The doctor was still after his organs, it seemed. “I’ll make sure it’s OK,” Kita promised, but the doctor gazed steadily at him.

“Are you really sure you’ll succeed first time? It’s a question of probabilities, see.”

“You’re saying I might not die?”

“I once saved a young man’s life even though his heart was cut open. He was struck by a truck and brought in unconscious with dreadfully heavy bleeding. I was sure he was done for, but I opened his chest up then and there, without anaesthetic, pinched the wound in his heart together and stopped the flow of blood, and spent a long time sewing him up. Six months later he left hospital and went back to work.”

“Now you’re boasting. You’re saying if I get a hole in my heart, I should stick my finger in it and wait quietly for help? No way.”

“I also saved a man who tried to kill himself by sticking a pistol in his mouth. The bullet pierced his upper jaw, travelled up beside his nose, destroyed his right eye, and came to rest in the cerebrum. His face was a mess, but there wasn’t much damage to the brain, so his life was saved.”

“Goddamn stupid thing to do.”

“Well, in his case you might be right. As soon as he was back on his feet he took himself up to the roof of the hospital and jumped off. He landed head first in a flowerbed. Died instantly.”

“There’s nothing a doctor can do about instant death. I’m planning on having one myself. It’d be terrible not to quite manage the job. I’ve run through my money, see, and I’ve got no desire to go back into the world again. Come on, doc, promise me you won’t try and save me.”

The doctor was silent. It seemed pretty clear Kita was up to something really tricky again. Sure he could let him die, but he needed to be sure those pre-sold organs stayed unharmed. He might have to put his skills to work repairing any organ that happened to get damaged, then wait until Kita was well again and make sure he was there for his next suicide attempt.

“Is there some way I can do a thorough job when I crash the car, do you know? Tell me.”

“I’ve no experience there I’m afraid. I suggest you give up the idea. It’s pretty painful, you know.”

“No, I’ve made up my mind.”

“You’ll burn to death if the car bursts into flames. And in that case, your organs—”

“Would be roasted entrails, I should think,” Kita finished for him.

“We’d have to remove the gasoline so you don’t burn. I’ll get you a cremation later.”

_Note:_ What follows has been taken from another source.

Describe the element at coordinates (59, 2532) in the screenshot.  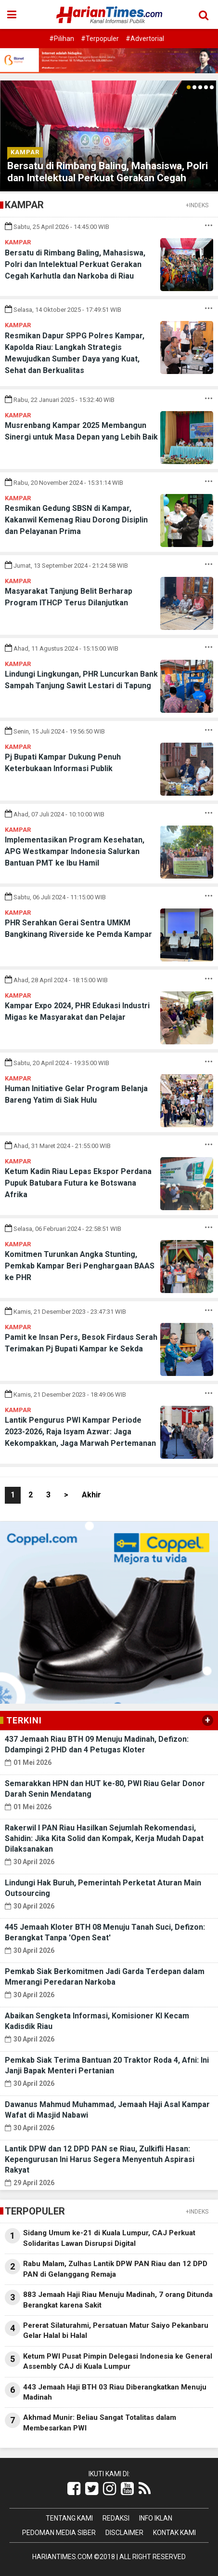 I see `Pedoman Media Siber` at that location.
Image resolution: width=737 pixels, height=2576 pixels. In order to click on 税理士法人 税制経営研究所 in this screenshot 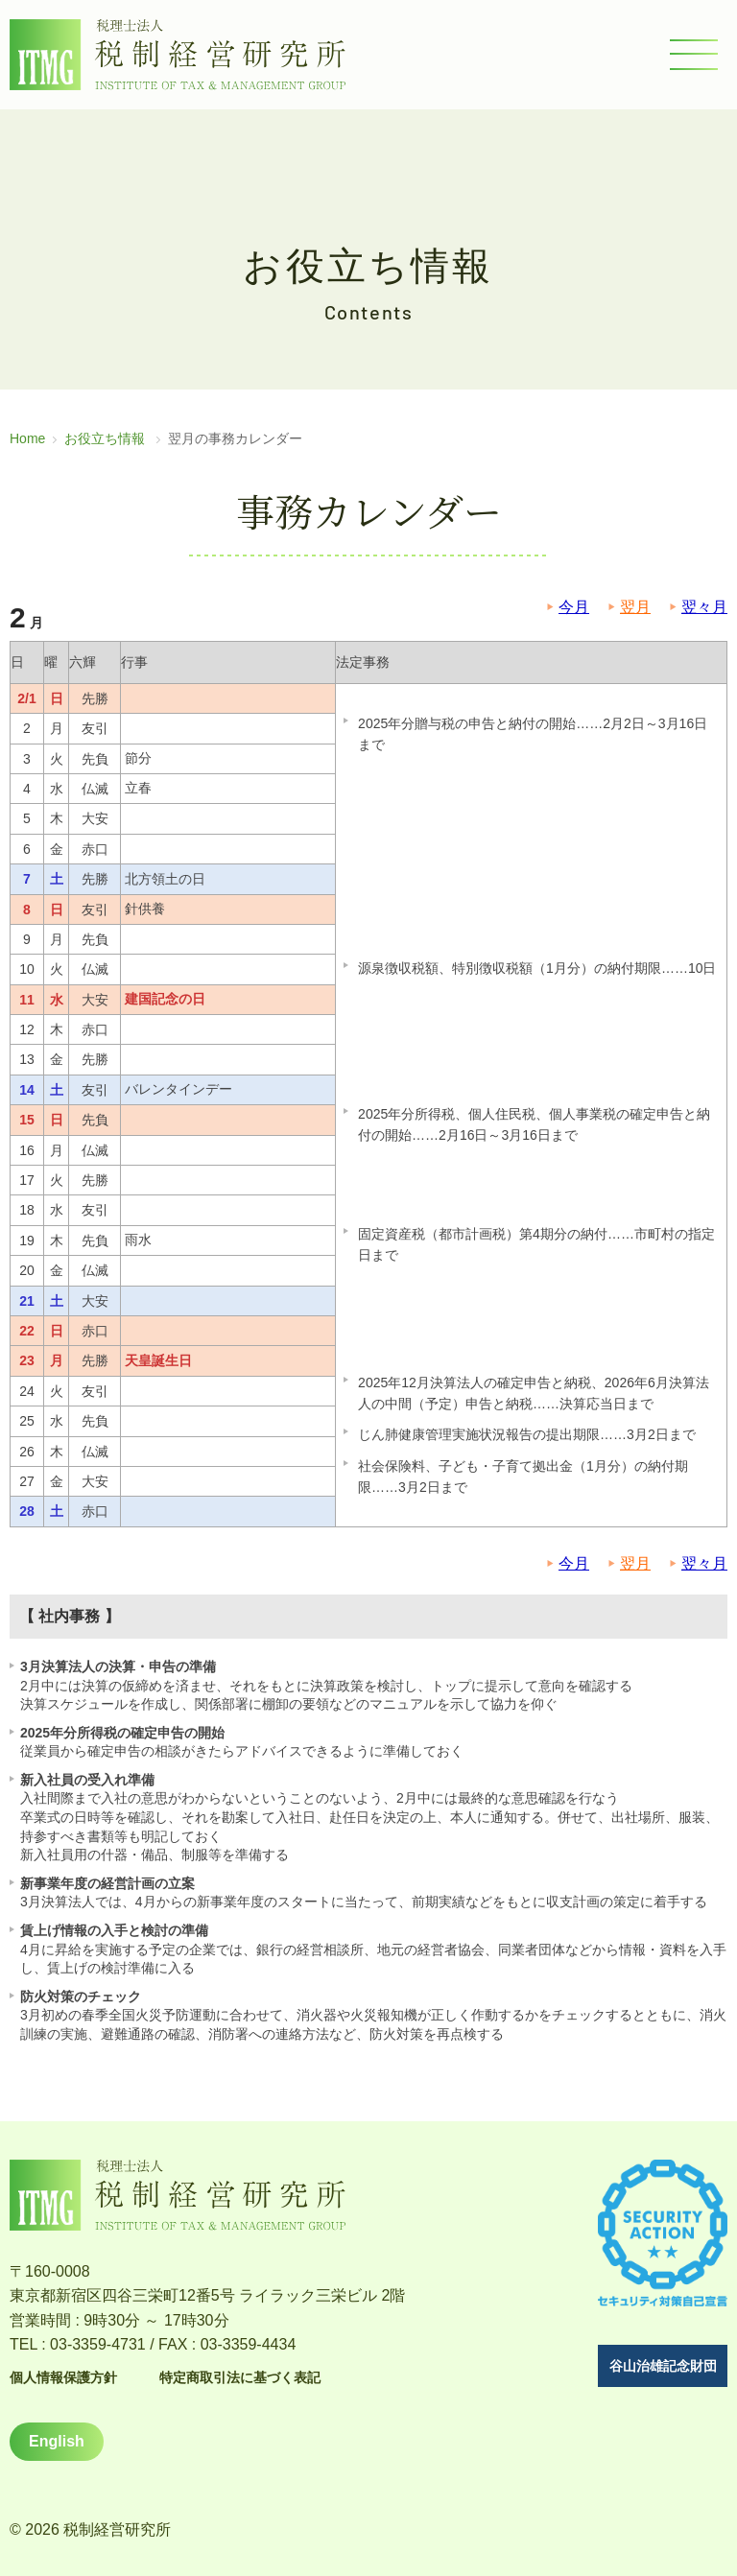 , I will do `click(177, 54)`. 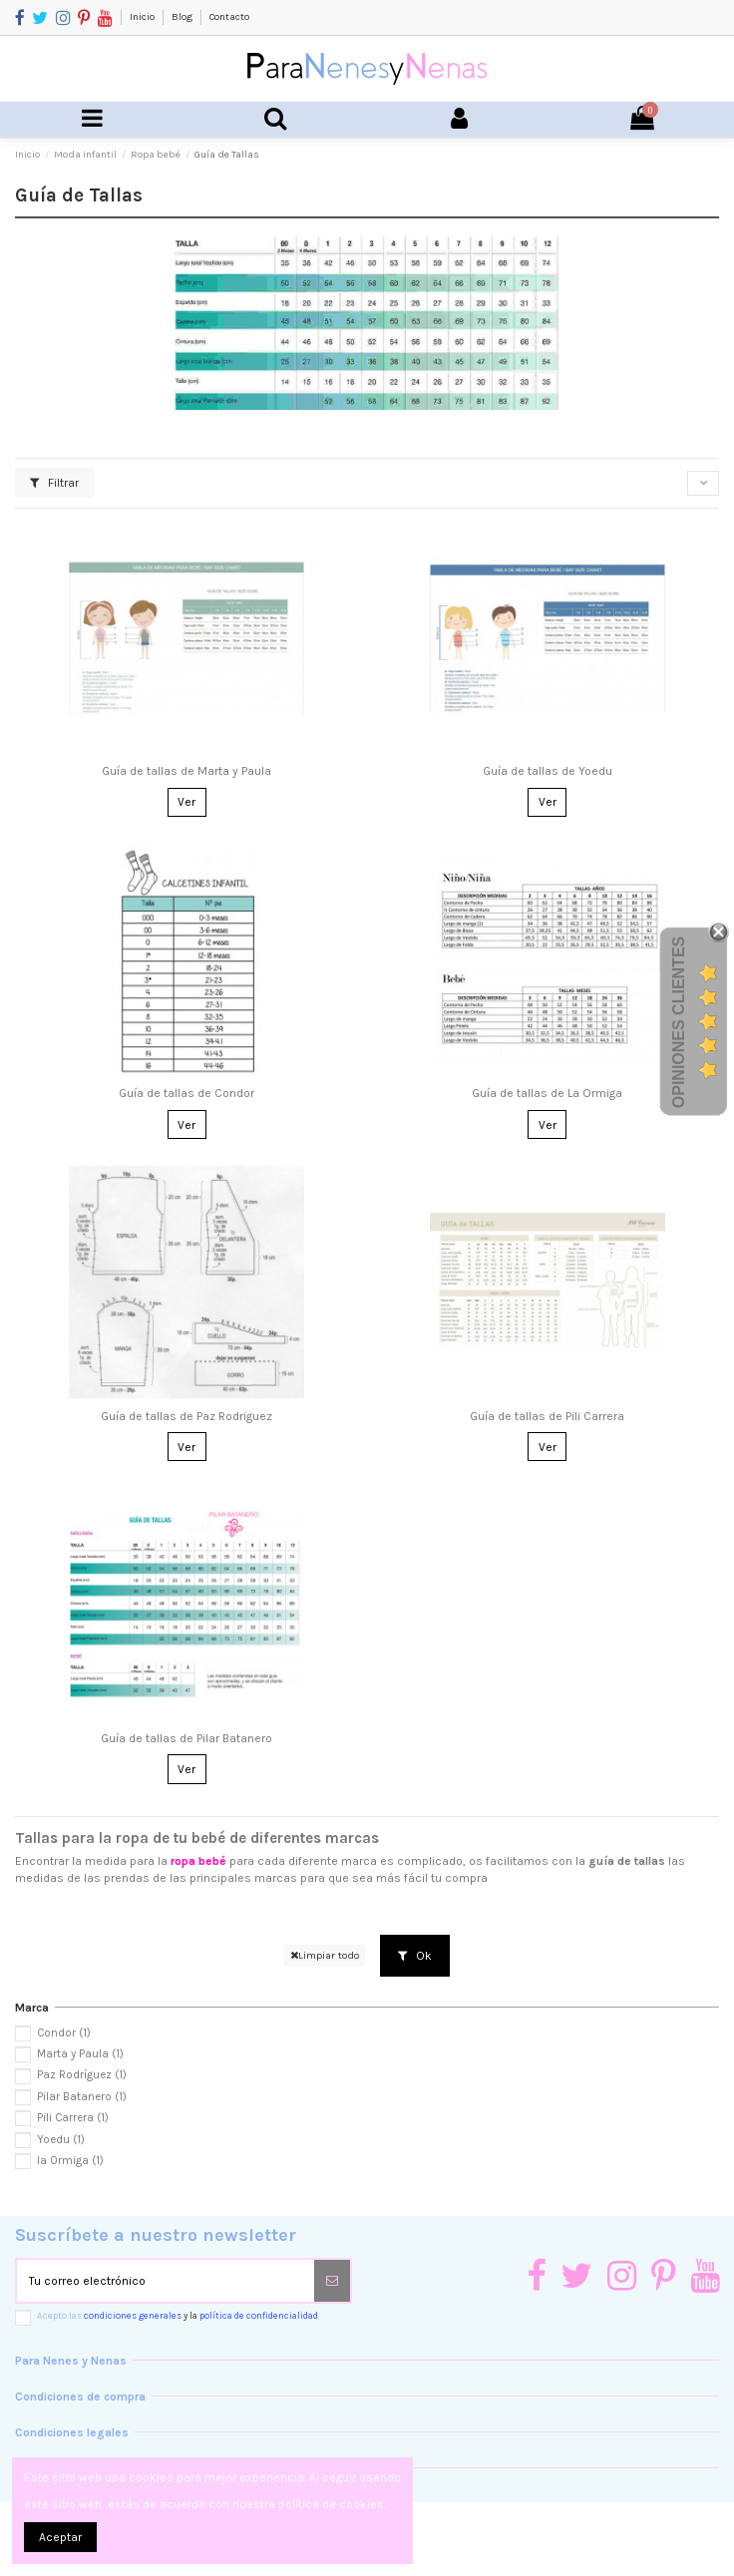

Kita remarked that he didn’t mind the thought of cremation, but he quite fancied being left out for the birds to pick clean. Now it was finally Friday morning, he was having a few final wishes.

“There aren’t any vultures in Hokkaido. If you want a sky burial, you should go somewhere like Tibet. Have you ever heard of the Japanese who was given a sky burial? He didn’t actually want one, it’s just that he happened to die in a hospital way up in the mountains in Tibet so his burial followed the local custom. They don’t have the wood to fuel any furnaces for cremation in Tibet, see. But they do have vultures. There are specialists in sky burial funerals, you know. They have the body carried down into the valley and placed on a large flat rock, where they cut up the flesh and break the bones. They use a rock to smash it all up, cranium, knees, the lot, so the birds can feast on the brain and marrow as well.”